Florida no necesitó de una noche perfecta para volver a imponer su ley en la Conferencia del Sureste. Le bastó con dominar el rebote, castigar la pintura y jugar con la calma de un equipo que sabe exactamente a qué juega y qué pretende lograr.
Con Alex Condon alcanzando un hito histórico y Rueben Chinyelu convirtiendo el juego interior en territorio exclusivo, los No. 12 Gators vencieron a South Carolina por 76-62 el martes por la noche en el O’Connell Center. Fue la sexta victoria consecutiva de Florida y la décima en sus últimos 11 partidos, una racha que mantiene al equipo en la cima de la conferencia, con una ventaja de 1.5 juegos sobre Arkansas.
Condon firmó una gran actuación: 20 puntos y 10 rebotes, su quinto doble-doble de la temporada. Además, se unió al club de los 1.000 puntos de Florida, convirtiéndose en el jugador número 58 en la historia del programa en superar esa marca. El ala-pívot encestó 7 de 14 tiros de campo y fue perfecto desde la línea de tiros libres, con 6 de 6, puntos que resultaron clave cuando South Carolina intentó acortar distancias antes del descanso.
Si Condon puso el sello del momento, Chinyelu marcó el tono del partido. El pívot terminó con 15 puntos y 17 rebotes para su decimosexto doble-doble de la temporada, consolidándose como líder de la Conferencia del Sureste en esta estadística. Florida es uno de los mejores equipos reboteadores del país, ganando esa batalla con autoridad: 47-30 en tableros y una ventaja de 44-28 en puntos en la pintura, un dato que explica por qué el juego se sintió controlado incluso cuando el marcador no se disparaba.
Un inicio con respuesta inmediata
El arranque, eso sí, tuvo un pequeño sobresalto. South Carolina abrió con una jugada de tres puntos de Meechie Johnson, su principal anotador, pero Florida respondió con 10 puntos consecutivos y no volvió a estar por debajo en el resto de la noche.
La ventaja de los Gators llegó a ser de 14 en la primera mitad, aunque un tramo de cinco minutos sin anotar un tiro de campo permitió que los Gamecocks se acercaran a seis (35-29). Florida volvió a respirar con dos tiros libres de Condon y, justo antes de la bocina, un robo de Xaivian Lee terminó en bandeja para mandar a los actuales campeones nacionales al vestidor con una ventaja de 10 puntos.
Segunda mitad sin drama
La segunda mitad fue una extensión del plan: defender con intensidad, correr cuando hubiera oportunidad y volver a cargar el rebote. Florida empezó con una racha de 7-0 para despegarse por 16 y nunca se vio realmente amenazada. Con el juego inclinándose cada vez más hacia la pintura, los Gators ampliaron la diferencia hasta 22 antes de vaciar la banca.
Thomas Haugh aportó 10 puntos, incluidos tres triples, mientras que Lee terminó con 9 puntos y 5 asistencias.
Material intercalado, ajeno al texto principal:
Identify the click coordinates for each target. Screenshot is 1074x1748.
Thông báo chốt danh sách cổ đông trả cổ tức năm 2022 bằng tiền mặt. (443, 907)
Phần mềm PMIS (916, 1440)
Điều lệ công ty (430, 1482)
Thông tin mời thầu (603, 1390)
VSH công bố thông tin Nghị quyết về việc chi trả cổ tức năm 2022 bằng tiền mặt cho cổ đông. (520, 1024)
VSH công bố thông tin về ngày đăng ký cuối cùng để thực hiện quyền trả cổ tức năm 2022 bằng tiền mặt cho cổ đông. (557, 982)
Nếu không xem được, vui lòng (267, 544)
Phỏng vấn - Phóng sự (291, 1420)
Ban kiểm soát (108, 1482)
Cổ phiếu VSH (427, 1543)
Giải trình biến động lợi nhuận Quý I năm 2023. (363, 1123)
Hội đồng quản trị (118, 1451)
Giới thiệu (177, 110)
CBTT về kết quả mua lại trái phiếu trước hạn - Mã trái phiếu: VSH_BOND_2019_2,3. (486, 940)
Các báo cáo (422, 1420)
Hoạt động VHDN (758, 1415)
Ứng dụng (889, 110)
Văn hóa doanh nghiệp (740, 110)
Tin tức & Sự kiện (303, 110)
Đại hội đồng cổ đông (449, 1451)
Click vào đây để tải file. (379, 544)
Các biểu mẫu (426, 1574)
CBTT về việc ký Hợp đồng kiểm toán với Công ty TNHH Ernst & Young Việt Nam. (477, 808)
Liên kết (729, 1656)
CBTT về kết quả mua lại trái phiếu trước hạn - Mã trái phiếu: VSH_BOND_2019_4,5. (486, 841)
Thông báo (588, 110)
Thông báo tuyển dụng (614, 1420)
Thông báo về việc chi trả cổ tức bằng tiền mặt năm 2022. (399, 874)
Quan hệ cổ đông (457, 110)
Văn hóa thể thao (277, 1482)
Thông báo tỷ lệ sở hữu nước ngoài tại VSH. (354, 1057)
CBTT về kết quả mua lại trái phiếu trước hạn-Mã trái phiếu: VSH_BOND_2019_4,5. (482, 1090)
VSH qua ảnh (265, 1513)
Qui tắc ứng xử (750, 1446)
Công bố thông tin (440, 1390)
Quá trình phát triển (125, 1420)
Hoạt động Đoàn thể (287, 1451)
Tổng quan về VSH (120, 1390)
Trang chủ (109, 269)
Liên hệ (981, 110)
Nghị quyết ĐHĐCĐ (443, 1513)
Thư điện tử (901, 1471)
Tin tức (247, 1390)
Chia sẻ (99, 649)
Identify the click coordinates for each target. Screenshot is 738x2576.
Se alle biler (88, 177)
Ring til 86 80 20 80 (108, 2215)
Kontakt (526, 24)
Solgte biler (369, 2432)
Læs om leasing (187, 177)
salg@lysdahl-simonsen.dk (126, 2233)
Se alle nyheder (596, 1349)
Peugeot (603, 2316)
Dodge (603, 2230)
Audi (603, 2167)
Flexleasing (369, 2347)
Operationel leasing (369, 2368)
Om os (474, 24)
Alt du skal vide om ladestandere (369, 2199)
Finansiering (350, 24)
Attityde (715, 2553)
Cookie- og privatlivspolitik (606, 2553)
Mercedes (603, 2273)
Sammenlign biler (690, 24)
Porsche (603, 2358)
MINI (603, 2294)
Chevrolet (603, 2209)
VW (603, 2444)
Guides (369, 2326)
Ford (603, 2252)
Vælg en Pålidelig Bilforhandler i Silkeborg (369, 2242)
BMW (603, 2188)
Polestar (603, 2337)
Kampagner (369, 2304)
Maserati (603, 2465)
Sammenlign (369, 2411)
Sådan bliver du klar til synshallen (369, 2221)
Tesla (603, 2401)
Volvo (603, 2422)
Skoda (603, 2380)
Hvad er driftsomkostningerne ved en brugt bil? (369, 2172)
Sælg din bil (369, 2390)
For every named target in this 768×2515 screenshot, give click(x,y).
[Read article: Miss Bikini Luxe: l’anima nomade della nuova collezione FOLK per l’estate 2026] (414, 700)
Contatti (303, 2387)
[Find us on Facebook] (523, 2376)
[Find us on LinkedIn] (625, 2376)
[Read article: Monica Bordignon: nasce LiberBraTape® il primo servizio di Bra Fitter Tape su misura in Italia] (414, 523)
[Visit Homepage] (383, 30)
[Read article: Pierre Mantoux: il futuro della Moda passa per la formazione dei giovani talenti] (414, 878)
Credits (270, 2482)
En el otro lado, Johnson lideró a South Carolina con 22 puntos, una cifra que maquilló una noche complicada para unos Gamecocks que cargan con siete derrotas seguidas y que ya habían sufrido ante Florida hace apenas tres semanas, un duro golpe de 47 puntos en Columbia, un antecedente que dejó clara la diferencia entre ambos equipos.
Momento emotivo, cierre y lo que viene para los Gators
Florida también vivió un momento emotivo antes del salto inicial. El programa guardó un minuto de silencio en memoria de Bill Donovan, padre del exentrenador Billy Donovan, fallecido el sábado tras un ataque cardíaco. El O’Connell Center lleva el nombre de Billy Donovan, una figura central en la historia moderna del baloncesto de los Gators.
El cierre incluyó un guiño para la afición. Con el partido resuelto, el público pidió a gritos al pívot caminante de 7,9 pies, Olivier Rioux, quien jugó el último minuto; un detalle que redondeó una noche cómoda para Florida en casa, donde el equipo mejoró a 12-1 esta temporada como local.
Florida (20-6, 11-2) vuelve ahora a la carretera para dos compromisos seguidos, comenzando el sábado al mediodía en Ole Miss. Los Gators no ganan en Oxford desde 2016, una racha que buscan cortar mientras persiguen su primer título de temporada regular en la Conferencia del Sureste desde 2014. South Carolina (11-15, 2-11) recibirá el sábado a Mississippi State, con la urgencia de frenar una caída que, por ahora, no encuentra freno.